#### Task details
Please copy out every line of the data word for word.

Page-level text extractions
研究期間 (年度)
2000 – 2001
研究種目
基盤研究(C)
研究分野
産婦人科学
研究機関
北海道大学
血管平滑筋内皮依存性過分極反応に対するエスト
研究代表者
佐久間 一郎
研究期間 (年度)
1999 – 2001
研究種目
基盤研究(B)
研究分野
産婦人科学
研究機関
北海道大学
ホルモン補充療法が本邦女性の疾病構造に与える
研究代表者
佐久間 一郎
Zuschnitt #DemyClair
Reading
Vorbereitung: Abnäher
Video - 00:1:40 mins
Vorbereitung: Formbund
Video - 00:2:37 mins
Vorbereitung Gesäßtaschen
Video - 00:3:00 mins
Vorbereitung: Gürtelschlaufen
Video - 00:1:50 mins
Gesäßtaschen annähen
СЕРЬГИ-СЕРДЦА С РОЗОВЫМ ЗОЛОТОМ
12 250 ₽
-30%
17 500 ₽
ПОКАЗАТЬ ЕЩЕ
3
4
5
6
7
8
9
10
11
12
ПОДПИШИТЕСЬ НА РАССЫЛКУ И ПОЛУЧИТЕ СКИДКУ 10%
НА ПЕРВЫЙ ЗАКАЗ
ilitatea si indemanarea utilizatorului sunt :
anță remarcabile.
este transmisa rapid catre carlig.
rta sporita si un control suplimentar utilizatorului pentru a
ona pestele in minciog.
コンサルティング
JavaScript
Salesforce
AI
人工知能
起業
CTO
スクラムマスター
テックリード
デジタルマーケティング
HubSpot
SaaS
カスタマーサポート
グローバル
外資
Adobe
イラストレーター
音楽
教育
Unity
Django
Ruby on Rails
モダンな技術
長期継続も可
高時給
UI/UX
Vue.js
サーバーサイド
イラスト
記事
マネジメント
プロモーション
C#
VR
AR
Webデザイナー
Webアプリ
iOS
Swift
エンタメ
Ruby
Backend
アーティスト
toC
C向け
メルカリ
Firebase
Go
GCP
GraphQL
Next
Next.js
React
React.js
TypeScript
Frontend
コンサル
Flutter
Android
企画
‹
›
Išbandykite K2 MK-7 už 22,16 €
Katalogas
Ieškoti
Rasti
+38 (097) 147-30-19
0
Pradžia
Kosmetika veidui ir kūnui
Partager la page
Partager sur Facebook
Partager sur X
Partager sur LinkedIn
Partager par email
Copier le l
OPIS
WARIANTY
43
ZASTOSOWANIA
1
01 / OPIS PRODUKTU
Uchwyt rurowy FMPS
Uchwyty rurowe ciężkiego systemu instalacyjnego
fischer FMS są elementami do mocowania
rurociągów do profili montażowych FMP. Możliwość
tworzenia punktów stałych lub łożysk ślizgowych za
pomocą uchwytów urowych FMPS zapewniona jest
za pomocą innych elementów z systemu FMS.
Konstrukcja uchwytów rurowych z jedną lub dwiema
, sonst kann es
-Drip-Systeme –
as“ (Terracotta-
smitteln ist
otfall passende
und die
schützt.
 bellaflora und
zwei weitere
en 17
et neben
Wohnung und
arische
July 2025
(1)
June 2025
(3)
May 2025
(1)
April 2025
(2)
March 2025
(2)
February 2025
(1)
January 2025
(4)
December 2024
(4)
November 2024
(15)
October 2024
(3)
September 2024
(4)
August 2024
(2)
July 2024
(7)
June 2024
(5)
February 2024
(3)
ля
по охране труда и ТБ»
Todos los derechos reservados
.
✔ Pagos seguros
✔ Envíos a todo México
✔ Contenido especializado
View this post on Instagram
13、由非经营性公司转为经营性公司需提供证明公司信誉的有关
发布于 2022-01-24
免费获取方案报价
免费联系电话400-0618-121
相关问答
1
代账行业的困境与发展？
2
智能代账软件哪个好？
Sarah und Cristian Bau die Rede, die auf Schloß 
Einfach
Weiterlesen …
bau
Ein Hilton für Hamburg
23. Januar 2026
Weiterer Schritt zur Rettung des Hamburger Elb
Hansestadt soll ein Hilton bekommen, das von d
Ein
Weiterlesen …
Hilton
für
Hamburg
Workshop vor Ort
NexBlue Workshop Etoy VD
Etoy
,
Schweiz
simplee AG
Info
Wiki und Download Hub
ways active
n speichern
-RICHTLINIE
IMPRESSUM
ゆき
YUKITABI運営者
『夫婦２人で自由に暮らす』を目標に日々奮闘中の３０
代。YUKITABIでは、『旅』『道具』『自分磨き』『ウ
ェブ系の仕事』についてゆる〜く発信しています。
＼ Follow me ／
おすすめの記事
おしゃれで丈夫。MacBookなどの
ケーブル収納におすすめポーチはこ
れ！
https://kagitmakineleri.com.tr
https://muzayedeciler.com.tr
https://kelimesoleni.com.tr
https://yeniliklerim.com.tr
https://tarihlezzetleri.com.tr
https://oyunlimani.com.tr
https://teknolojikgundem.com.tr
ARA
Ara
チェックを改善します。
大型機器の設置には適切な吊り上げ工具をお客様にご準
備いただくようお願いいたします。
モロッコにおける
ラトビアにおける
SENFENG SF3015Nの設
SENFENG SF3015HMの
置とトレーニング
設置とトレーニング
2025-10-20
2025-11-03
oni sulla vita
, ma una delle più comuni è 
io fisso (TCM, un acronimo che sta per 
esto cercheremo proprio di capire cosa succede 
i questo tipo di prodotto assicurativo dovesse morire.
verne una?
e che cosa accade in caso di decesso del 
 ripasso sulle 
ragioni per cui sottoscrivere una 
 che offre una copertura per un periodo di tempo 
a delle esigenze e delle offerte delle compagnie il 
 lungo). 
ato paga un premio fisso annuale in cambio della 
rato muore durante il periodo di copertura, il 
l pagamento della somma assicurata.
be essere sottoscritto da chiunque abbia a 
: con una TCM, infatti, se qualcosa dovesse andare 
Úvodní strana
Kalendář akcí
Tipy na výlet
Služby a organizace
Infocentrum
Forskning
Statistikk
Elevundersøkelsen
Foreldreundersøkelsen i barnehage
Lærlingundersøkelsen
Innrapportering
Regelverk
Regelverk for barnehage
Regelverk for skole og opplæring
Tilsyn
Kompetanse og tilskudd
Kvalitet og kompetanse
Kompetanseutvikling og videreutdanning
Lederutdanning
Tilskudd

#### Solution to this task
研究期間 (年度)
2000 – 2001
研究種目
基盤研究(C)
研究分野
産婦人科学
研究機関
北海道大学
血管平滑筋内皮依存性過分極反応に対するエスト
研究代表者
佐久間 一郎
研究期間 (年度)
1999 – 2001
研究種目
基盤研究(B)
研究分野
産婦人科学
研究機関
北海道大学
ホルモン補充療法が本邦女性の疾病構造に与える
研究代表者
佐久間 一郎
Zuschnitt #DemyClair
Reading
Vorbereitung: Abnäher
Video - 00:1:40 mins
Vorbereitung: Formbund
Video - 00:2:37 mins
Vorbereitung Gesäßtaschen
Video - 00:3:00 mins
Vorbereitung: Gürtelschlaufen
Video - 00:1:50 mins
Gesäßtaschen annähen
СЕРЬГИ-СЕРДЦА С РОЗОВЫМ ЗОЛОТОМ
12 250 ₽
-30%
17 500 ₽
ПОКАЗАТЬ ЕЩЕ
3
4
5
6
7
8
9
10
11
12
ПОДПИШИТЕСЬ НА РАССЫЛКУ И ПОЛУЧИТЕ СКИДКУ 10%
НА ПЕРВЫЙ ЗАКАЗ
ilitatea si indemanarea utilizatorului sunt :
anță remarcabile.
este transmisa rapid catre carlig.
rta sporita si un control suplimentar utilizatorului pentru a
ona pestele in minciog.
コンサルティング
JavaScript
Salesforce
AI
人工知能
起業
CTO
スクラムマスター
テックリード
デジタルマーケティング
HubSpot
SaaS
カスタマーサポート
グローバル
外資
Adobe
イラストレーター
音楽
教育
Unity
Django
Ruby on Rails
モダンな技術
長期継続も可
高時給
UI/UX
Vue.js
サーバーサイド
イラスト
記事
マネジメント
プロモーション
C#
VR
AR
Webデザイナー
Webアプリ
iOS
Swift
エンタメ
Ruby
Backend
アーティスト
toC
C向け
メルカリ
Firebase
Go
GCP
GraphQL
Next
Next.js
React
React.js
TypeScript
Frontend
コンサル
Flutter
Android
企画
‹
›
Išbandykite K2 MK-7 už 22,16 €
Katalogas
Ieškoti
Rasti
+38 (097) 147-30-19
0
Pradžia
Kosmetika veidui ir kūnui
Partager la page
Partager sur Facebook
Partager sur X
Partager sur LinkedIn
Partager par email
Copier le l
OPIS
WARIANTY
43
ZASTOSOWANIA
1
01 / OPIS PRODUKTU
Uchwyt rurowy FMPS
Uchwyty rurowe ciężkiego systemu instalacyjnego
fischer FMS są elementami do mocowania
rurociągów do profili montażowych FMP. Możliwość
tworzenia punktów stałych lub łożysk ślizgowych za
pomocą uchwytów urowych FMPS zapewniona jest
za pomocą innych elementów z systemu FMS.
Konstrukcja uchwytów rurowych z jedną lub dwiema
, sonst kann es
-Drip-Systeme –
as“ (Terracotta-
smitteln ist
otfall passende
und die
schützt.
 bellaflora und
zwei weitere
en 17
et neben
Wohnung und
arische
July 2025
(1)
June 2025
(3)
May 2025
(1)
April 2025
(2)
March 2025
(2)
February 2025
(1)
January 2025
(4)
December 2024
(4)
November 2024
(15)
October 2024
(3)
September 2024
(4)
August 2024
(2)
July 2024
(7)
June 2024
(5)
February 2024
(3)
ля
по охране труда и ТБ»
Todos los derechos reservados
.
✔ Pagos seguros
✔ Envíos a todo México
✔ Contenido especializado
View this post on Instagram
13、由非经营性公司转为经营性公司需提供证明公司信誉的有关
发布于 2022-01-24
免费获取方案报价
免费联系电话400-0618-121
相关问答
1
代账行业的困境与发展？
2
智能代账软件哪个好？
Sarah und Cristian Bau die Rede, die auf Schloß 
Einfach
Weiterlesen …
bau
Ein Hilton für Hamburg
23. Januar 2026
Weiterer Schritt zur Rettung des Hamburger Elb
Hansestadt soll ein Hilton bekommen, das von d
Ein
Weiterlesen …
Hilton
für
Hamburg
Workshop vor Ort
NexBlue Workshop Etoy VD
Etoy
,
Schweiz
simplee AG
Info
Wiki und Download Hub
ways active
n speichern
-RICHTLINIE
IMPRESSUM
ゆき
YUKITABI運営者
『夫婦２人で自由に暮らす』を目標に日々奮闘中の３０
代。YUKITABIでは、『旅』『道具』『自分磨き』『ウ
ェブ系の仕事』についてゆる〜く発信しています。
＼ Follow me ／
おすすめの記事
おしゃれで丈夫。MacBookなどの
ケーブル収納におすすめポーチはこ
れ！
https://kagitmakineleri.com.tr
https://muzayedeciler.com.tr
https://kelimesoleni.com.tr
https://yeniliklerim.com.tr
https://tarihlezzetleri.com.tr
https://oyunlimani.com.tr
https://teknolojikgundem.com.tr
ARA
Ara
チェックを改善します。
大型機器の設置には適切な吊り上げ工具をお客様にご準
備いただくようお願いいたします。
モロッコにおける
ラトビアにおける
SENFENG SF3015Nの設
SENFENG SF3015HMの
置とトレーニング
設置とトレーニング
2025-10-20
2025-11-03
oni sulla vita
, ma una delle più comuni è 
io fisso (TCM, un acronimo che sta per 
esto cercheremo proprio di capire cosa succede 
i questo tipo di prodotto assicurativo dovesse morire.
verne una?
e che cosa accade in caso di decesso del 
 ripasso sulle 
ragioni per cui sottoscrivere una 
 che offre una copertura per un periodo di tempo 
a delle esigenze e delle offerte delle compagnie il 
 lungo). 
ato paga un premio fisso annuale in cambio della 
rato muore durante il periodo di copertura, il 
l pagamento della somma assicurata.
be essere sottoscritto da chiunque abbia a 
: con una TCM, infatti, se qualcosa dovesse andare 
Úvodní strana
Kalendář akcí
Tipy na výlet
Služby a organizace
Infocentrum
Forskning
Statistikk
Elevundersøkelsen
Foreldreundersøkelsen i barnehage
Lærlingundersøkelsen
Innrapportering
Regelverk
Regelverk for barnehage
Regelverk for skole og opplæring
Tilsyn
Kompetanse og tilskudd
Kvalitet og kompetanse
Kompetanseutvikling og videreutdanning
Lederutdanning
Tilskudd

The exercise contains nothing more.